- [Task to complete]
From the records below, copy every line that contains the word "razvoja".

- [Data provided]

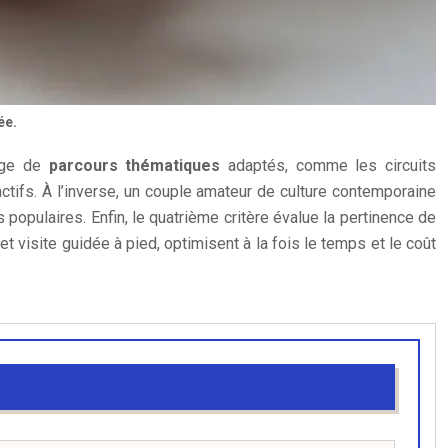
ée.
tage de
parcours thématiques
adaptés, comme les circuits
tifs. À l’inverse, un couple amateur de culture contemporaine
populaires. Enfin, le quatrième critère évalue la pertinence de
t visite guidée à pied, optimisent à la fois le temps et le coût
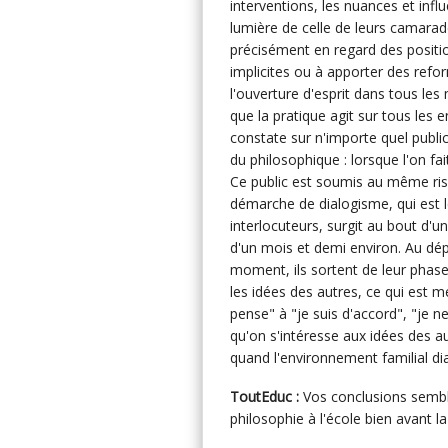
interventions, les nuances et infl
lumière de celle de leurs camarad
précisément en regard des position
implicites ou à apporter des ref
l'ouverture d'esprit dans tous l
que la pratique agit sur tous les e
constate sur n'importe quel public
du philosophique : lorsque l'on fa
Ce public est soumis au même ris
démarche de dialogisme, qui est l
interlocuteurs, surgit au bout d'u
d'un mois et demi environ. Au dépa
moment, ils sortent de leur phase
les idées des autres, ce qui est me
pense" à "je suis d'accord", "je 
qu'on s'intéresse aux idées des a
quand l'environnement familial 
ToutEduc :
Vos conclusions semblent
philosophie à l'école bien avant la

--

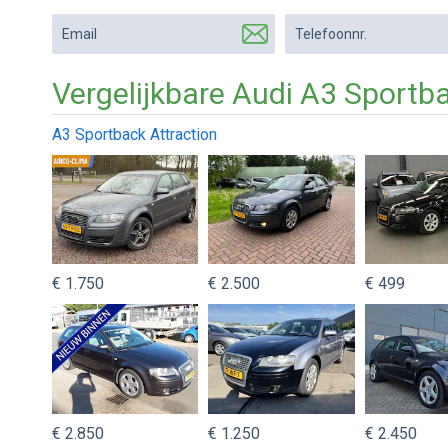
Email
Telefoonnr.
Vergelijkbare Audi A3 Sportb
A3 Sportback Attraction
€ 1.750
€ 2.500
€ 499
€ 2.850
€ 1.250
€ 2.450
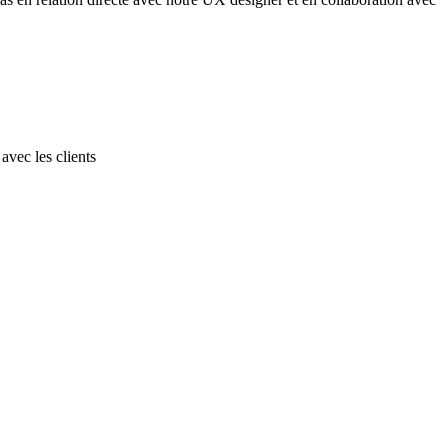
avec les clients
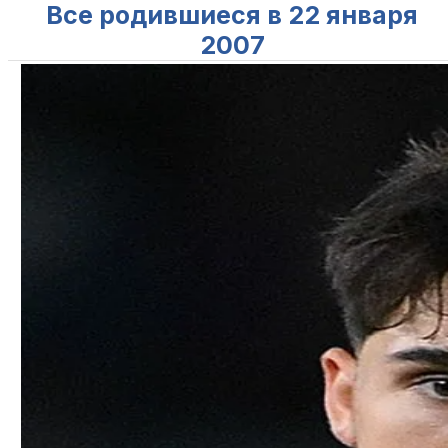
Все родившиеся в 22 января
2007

---

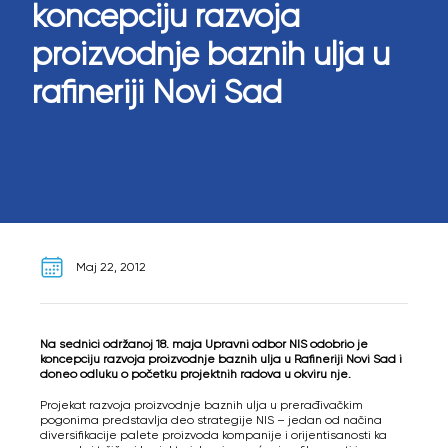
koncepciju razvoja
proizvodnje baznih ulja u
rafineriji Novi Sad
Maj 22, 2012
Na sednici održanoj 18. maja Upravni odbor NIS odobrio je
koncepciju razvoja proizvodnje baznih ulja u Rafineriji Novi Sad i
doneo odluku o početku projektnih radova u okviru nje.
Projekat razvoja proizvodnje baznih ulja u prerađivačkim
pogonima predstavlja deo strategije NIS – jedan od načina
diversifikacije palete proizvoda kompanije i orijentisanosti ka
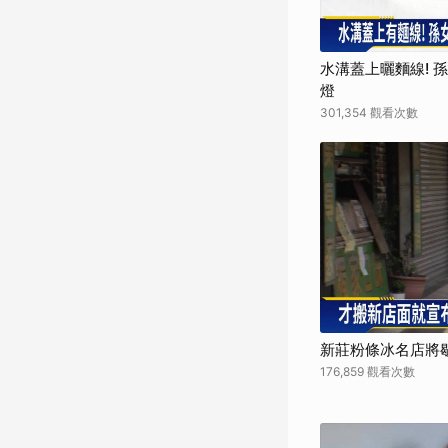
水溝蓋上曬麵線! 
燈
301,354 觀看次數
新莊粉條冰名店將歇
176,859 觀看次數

- [Answer]
koncepciju razvoja
koncepciju razvoja proizvodnje baznih ulja u Rafineriji Novi Sad i
Projekat razvoja proizvodnje baznih ulja u prerađivačkim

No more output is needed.